Why did the Hessians not cross the road?

Because they were chicken.

Time for a barbeque!!!!!

Dave, if it weren't for the Hessians and their love of beer, Washington crossing of the Delaware wouldn't have gone nearly as well, and the Republic might be dead.

Porky's III, A Night With The Hessians.

Yes, Texgal, we Southerners know what to do with a monster pig--build a bigger fire!

♪♫♫♪
Monster Pig, Monster Pig
Does whatever a Monster Pig does
Can he block all the cars?
Yes he can. He's a pig.

Allen, so do we Cubans. Piggy roast!!

Wussians. It's a pig!

Run away, run away it's a pig.

That's some pig.

Siouxie, Cuban-Floridian counts as Southern to us! I'll bring the sauce...

Monster pig...reminds me of a night in Crossett, Ark. A lot of alcohol was involved.

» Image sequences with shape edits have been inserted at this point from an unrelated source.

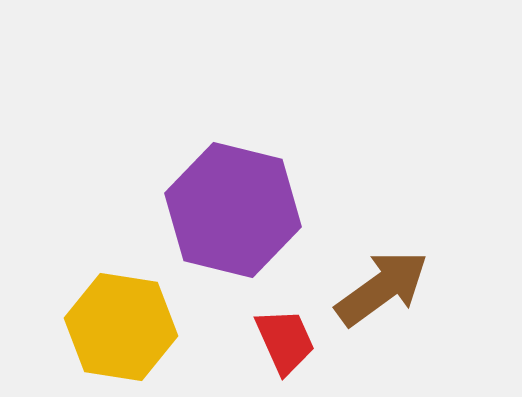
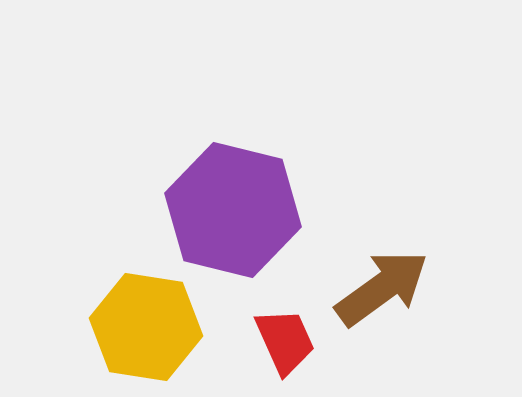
yellow hexagon: moved 25 px right
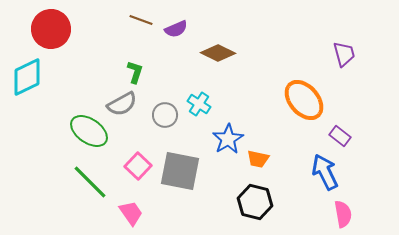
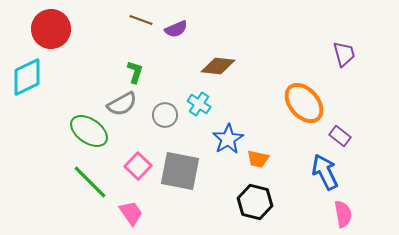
brown diamond: moved 13 px down; rotated 20 degrees counterclockwise
orange ellipse: moved 3 px down
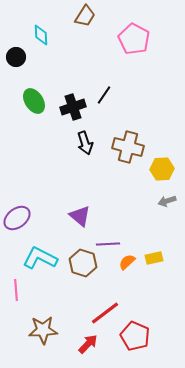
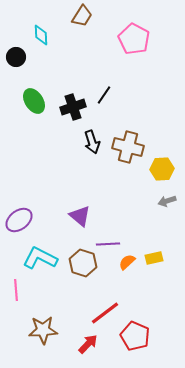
brown trapezoid: moved 3 px left
black arrow: moved 7 px right, 1 px up
purple ellipse: moved 2 px right, 2 px down
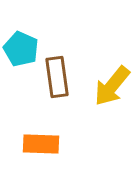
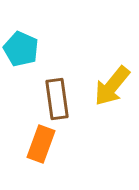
brown rectangle: moved 22 px down
orange rectangle: rotated 72 degrees counterclockwise
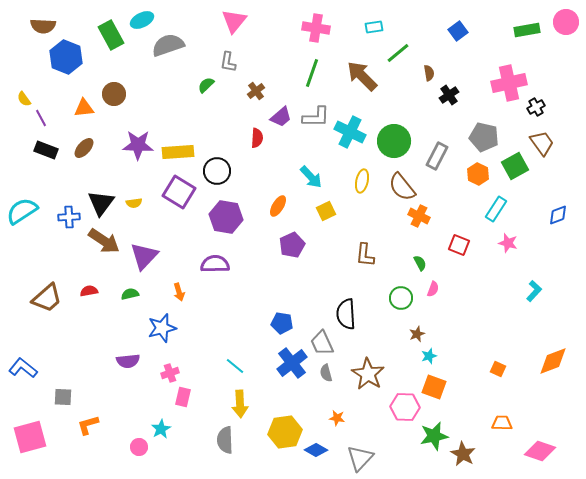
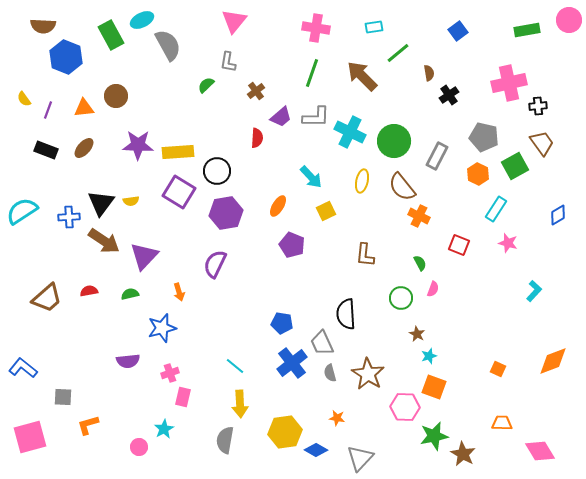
pink circle at (566, 22): moved 3 px right, 2 px up
gray semicircle at (168, 45): rotated 80 degrees clockwise
brown circle at (114, 94): moved 2 px right, 2 px down
black cross at (536, 107): moved 2 px right, 1 px up; rotated 24 degrees clockwise
purple line at (41, 118): moved 7 px right, 8 px up; rotated 48 degrees clockwise
yellow semicircle at (134, 203): moved 3 px left, 2 px up
blue diamond at (558, 215): rotated 10 degrees counterclockwise
purple hexagon at (226, 217): moved 4 px up; rotated 20 degrees counterclockwise
purple pentagon at (292, 245): rotated 25 degrees counterclockwise
purple semicircle at (215, 264): rotated 64 degrees counterclockwise
brown star at (417, 334): rotated 21 degrees counterclockwise
gray semicircle at (326, 373): moved 4 px right
cyan star at (161, 429): moved 3 px right
gray semicircle at (225, 440): rotated 12 degrees clockwise
pink diamond at (540, 451): rotated 40 degrees clockwise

WTFBBQ? I was just going to market.

We're gonna need a bigger boat grill.

Some pigs are more equal than others.

This is obviously the little piggy that went to market.

Traffic Ham?

If you can't get through, all you can do is pull over and put the car in pork.

I like the dubbed videos where everybody's screaming in German but all you hear is "Hogzilla! Hogzilla!"

I lived in Hesse for 8 years, and I gotta tell ya - the drivers there would have just run it over or gone around it. I guess they turned into roadwimps once I left.

They wouldn't bar-b-q it. They thought us Americans were weird because we ate ribs, hamburgers, and hotdogs. Ok, maybe I can understand the hotdogs.